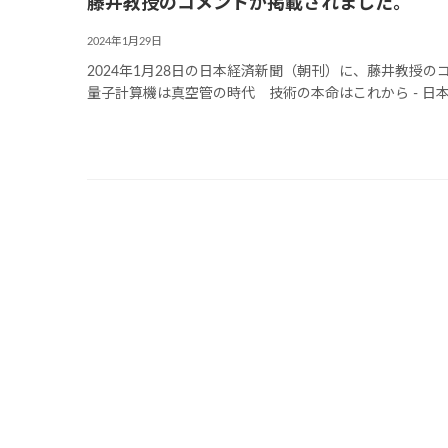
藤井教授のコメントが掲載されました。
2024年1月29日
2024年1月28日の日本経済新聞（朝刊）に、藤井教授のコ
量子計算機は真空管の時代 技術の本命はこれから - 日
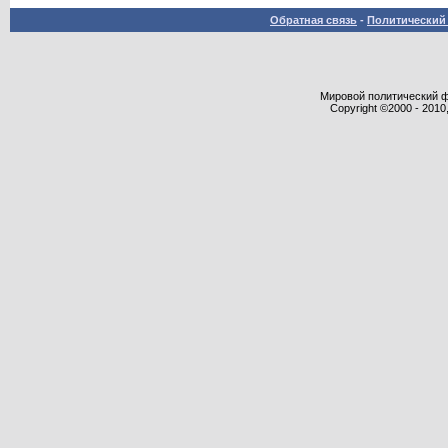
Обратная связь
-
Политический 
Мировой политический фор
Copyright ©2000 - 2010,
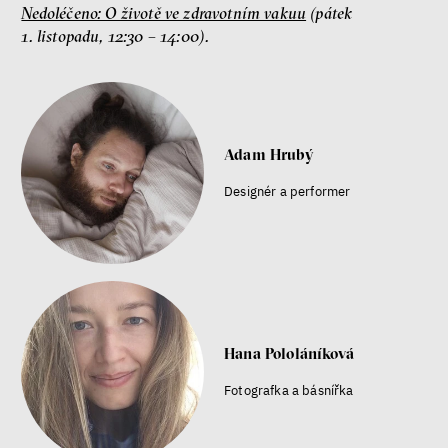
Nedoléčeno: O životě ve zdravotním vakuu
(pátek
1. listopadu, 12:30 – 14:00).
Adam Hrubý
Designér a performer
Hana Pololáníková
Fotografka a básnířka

**WHAT TO WORK ON**:
With images omitted, retype the data word for word.

**EXERCISE SOLUTION**:
藤井教授のコメントが掲載されました。
2024年1月29日
2024年1月28日の日本経済新聞（朝刊）に、藤井教授のコ
量子計算機は真空管の時代 技術の本命はこれから - 日
Обратная связь
-
Политический 
Мировой политический фор
Copyright ©2000 - 2010,
Nedoléčeno: O životě ve zdravotním vakuu
(pátek
1. listopadu, 12:30 – 14:00).
Adam Hrubý
Designér a performer
Hana Pololáníková
Fotografka a básnířka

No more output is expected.